• Provided data:
■ ■ ■ ■ ■ ■ ■

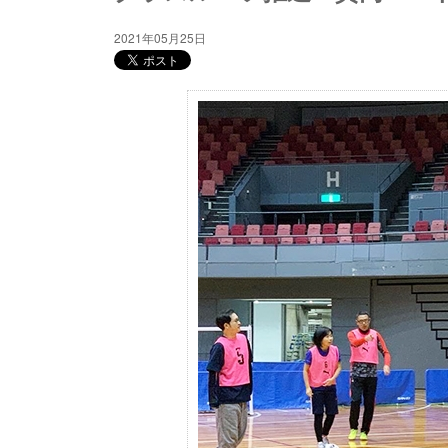
2021年05月25日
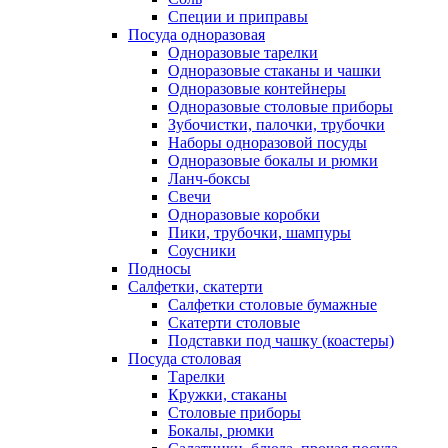
Специи и приправы
Посуда одноразовая
Одноразовые тарелки
Одноразовые стаканы и чашки
Одноразовые контейнеры
Одноразовые столовые приборы
Зубочистки, палочки, трубочки
Наборы одноразовой посуды
Одноразовые бокалы и рюмки
Ланч-боксы
Свечи
Одноразовые коробки
Пики, трубочки, шампуры
Соусники
Подносы
Салфетки, скатерти
Салфетки столовые бумажные
Скатерти столовые
Подставки под чашку (коастеры)
Посуда столовая
Тарелки
Кружки, стаканы
Столовые приборы
Бокалы, рюмки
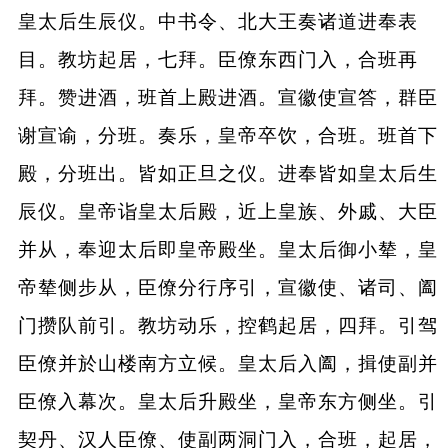
皇太后生辰仪。中书令、北大王奏诸道进奉表
目。教坊起居，七拜。臣僚东西门入，合班再
拜。赞进酒，班首上殿进酒。宣徽使宣答，群臣
谢宣谕，分班。奏乐，皇帝卒饮，合班。班首下
殿，分班出。皆如正旦之仪。进奉皆如皇太后生
辰仪。皇帝诣皇太后殿，近上皇族、外戚、大臣
并从，奉迎太后即皇帝殿坐。皇太后御小辇，皇
帝辇侧步从，臣僚分行序引，宣徽使、诸司、阖
门攒队前引。教坊动乐，控鹤起居，四拜。引驾
臣僚并於山楼南方立候。皇太后入阖，揖使副并
臣僚入幕次。皇太后升殿坐，皇帝东方侧坐。引
契丹、汉人臣僚、使副两洞门入，合班，起居，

■ ■ ■ ■ ■ ■ ■

• What to do: The reply must hold every line above exactly as written and none of the pictures.

• Result below:
2021年05月25日
Специи и приправы
Посуда одноразовая
Одноразовые тарелки
Одноразовые стаканы и чашки
Одноразовые контейнеры
Одноразовые столовые приборы
Зубочистки, палочки, трубочки
Наборы одноразовой посуды
Одноразовые бокалы и рюмки
Ланч-боксы
Свечи
Одноразовые коробки
Пики, трубочки, шампуры
Соусники
Подносы
Салфетки, скатерти
Салфетки столовые бумажные
Скатерти столовые
Подставки под чашку (коастеры)
Посуда столовая
Тарелки
Кружки, стаканы
Столовые приборы
Бокалы, рюмки
皇太后生辰仪。中书令、北大王奏诸道进奉表
目。教坊起居，七拜。臣僚东西门入，合班再
拜。赞进酒，班首上殿进酒。宣徽使宣答，群臣
谢宣谕，分班。奏乐，皇帝卒饮，合班。班首下
殿，分班出。皆如正旦之仪。进奉皆如皇太后生
辰仪。皇帝诣皇太后殿，近上皇族、外戚、大臣
并从，奉迎太后即皇帝殿坐。皇太后御小辇，皇
帝辇侧步从，臣僚分行序引，宣徽使、诸司、阖
门攒队前引。教坊动乐，控鹤起居，四拜。引驾
臣僚并於山楼南方立候。皇太后入阖，揖使副并
臣僚入幕次。皇太后升殿坐，皇帝东方侧坐。引
契丹、汉人臣僚、使副两洞门入，合班，起居，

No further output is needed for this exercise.